__Action item__:
The expected output is an exact copy of each line from the line with "La pedofilia in Gran Bretagna rischia di" through the end of the data below, with no pictures in it.
☆ ☆ ☆ ☆
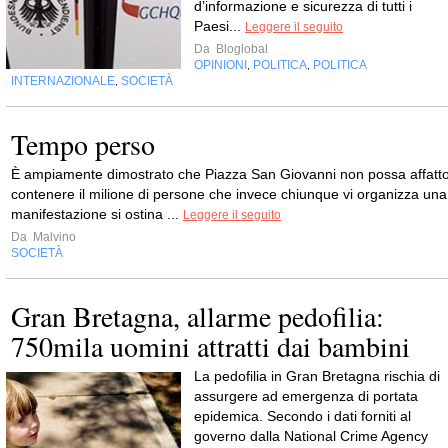
d’informazione e sicurezza di tutti i
Paesi...
Leggere il seguito
Da
Bloglobal
OPINIONI
POLITICA
POLITICA
,
,
INTERNAZIONALE
SOCIETÀ
,
Tempo perso
È ampiamente dimostrato che Piazza San Giovanni non possa affatt
contenere il milione di persone che invece chiunque vi organizza una
manifestazione si ostina ...
Leggere il seguito
Da
Malvino
SOCIETÀ
Gran Bretagna, allarme pedofilia:
750mila uomini attratti dai bambini
La pedofilia in Gran Bretagna rischia di
assurgere ad emergenza di portata
epidemica. Secondo i dati forniti al
governo dalla National Crime Agency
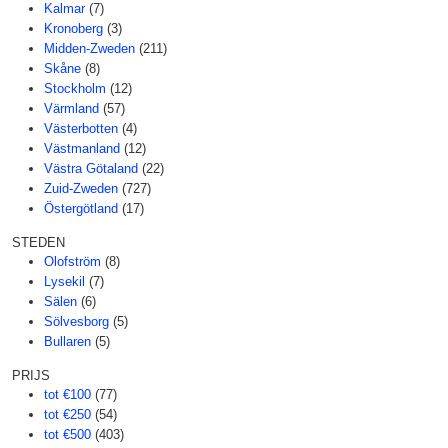
Kalmar
(7)
Kronoberg
(3)
Midden-Zweden
(211)
Skåne
(8)
Stockholm
(12)
Värmland
(57)
Västerbotten
(4)
Västmanland
(12)
Västra Götaland
(22)
Zuid-Zweden
(727)
Östergötland
(17)
STEDEN
Olofström
(8)
Lysekil
(7)
Sälen
(6)
Sölvesborg
(5)
Bullaren
(5)
PRIJS
tot €100
(77)
tot €250
(54)
tot €500
(403)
☆ ☆ ☆ ☆
__Solution for this exercise__:
La pedofilia in Gran Bretagna rischia di
assurgere ad emergenza di portata
epidemica. Secondo i dati forniti al
governo dalla National Crime Agency
Kalmar
(7)
Kronoberg
(3)
Midden-Zweden
(211)
Skåne
(8)
Stockholm
(12)
Värmland
(57)
Västerbotten
(4)
Västmanland
(12)
Västra Götaland
(22)
Zuid-Zweden
(727)
Östergötland
(17)
STEDEN
Olofström
(8)
Lysekil
(7)
Sälen
(6)
Sölvesborg
(5)
Bullaren
(5)
PRIJS
tot €100
(77)
tot €250
(54)
tot €500
(403)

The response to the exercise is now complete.